Organic Acidaemias are associated with acidosis and hyperammonemia (rather than the alkalosis and hyperammonemia of Urea Cycle Disorders).

 

Look for hypoglycemia, low pH, NH3 50-100.

Urinary ketones positive

Presents as neonate

4

How do neonatal peroxisomal disorders present?

(Adrenoleukodystrophy, Refsum, Acyl co A def, Zellwegers)

Affected individuals present at birth with a typical craniofacial dysmorphism.

  • High forehead
  • Large anterior fontanelle
  • Markedly separated cranial sutures
  • Hypoplastic supraorbital ridges
  • Upward slant of the eyes
  • Epicanthal folds
  • Low and broad nasal bridge
  • High arched palate
  • Deformed ear lobes

 

Hepatomegaly - associated with cirrhosis and biliary dysgenesis. Calcific stippling of the patellae, hips, and other epiphyses (chondrodysplasia punctata) is present in 50 to 70 percent. Other features are glomerulocystic kidney disease, cataracts, and pigmentary retinopathy. These abnormalities are already present at birth. 

Neurologic abnormalities include profound hypotonia and weakness with absent reflexes, severe impairment of hearing and vision, and neonatal seizures. Developmental delay is profound. Infants rarely survive beyond six months of age.

5

How do urea cycle disorders present?

egs of disorder....

  • ornithine transcarbalymase def.
  • N-Acetylglutamate synthase def.
  • citrullinemia
  • agininemia
  • argininosuccinic aciduria
  • carbamoyl phosphate synthetase I def.
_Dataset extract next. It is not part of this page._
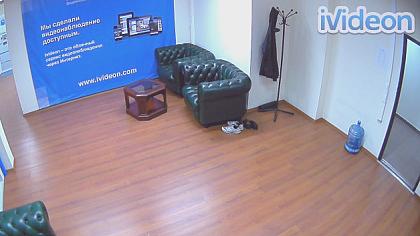 This screenshot has height=236, width=420. What are the coordinates of `green armchair` in the screenshot? It's located at (177, 59), (206, 83), (30, 221). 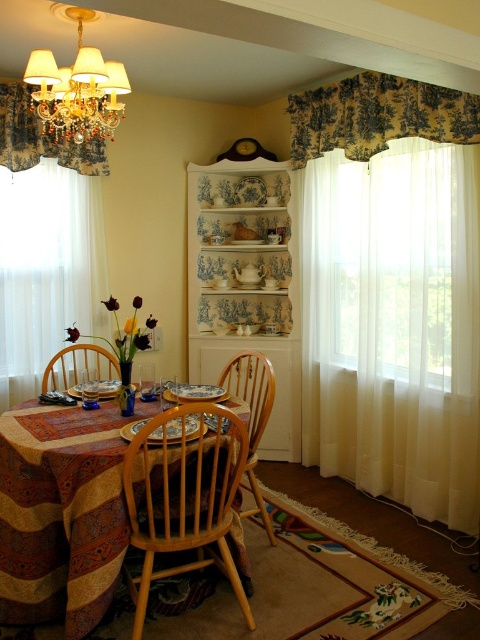 Does gold crystal chandelier at upper center have a lesser height compared to wooden chair at table?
Urea Cycle Disorders generally present with a progressive nonspecific acute encephalopathy with severe hypotonia. Breathing may be abnormally rapid producing respiratory alkalosis as a result of respiratory centre stimulation by high ammonia levels.

 

Key features

NH3 +++ (>200)

pH alkalotic 2º to NH3 stimulation

Usually present as neonate

6

How do Fatty Acid Oxidation disorders present?

egs.....

  • MCAD, LCHAD, VLCAD, SCAD
  • HMG def
  • carnitine transport defect
  • and many many many more!

Hypoglycemia +++

normal or mildly elevated NH3

mild acidosis

Urinary ketones - negative

Presents in childhood with intercurrent illness.

7

How do patients with galactosemia typically present?

With an E. Coli sepsis

8

What does a deficiency in cobalamin or folate cause?

Megaloblastic anaemia

9

What does a deficiency in niacin cause?

The three D's

  1. Diarrhoea
  2. Dementia
  3. Dermatitis

10

What does a deficiency in Riboflavin cause?

Angular chelosis and glossitis

11

What does a deficiency in Thiamin cause?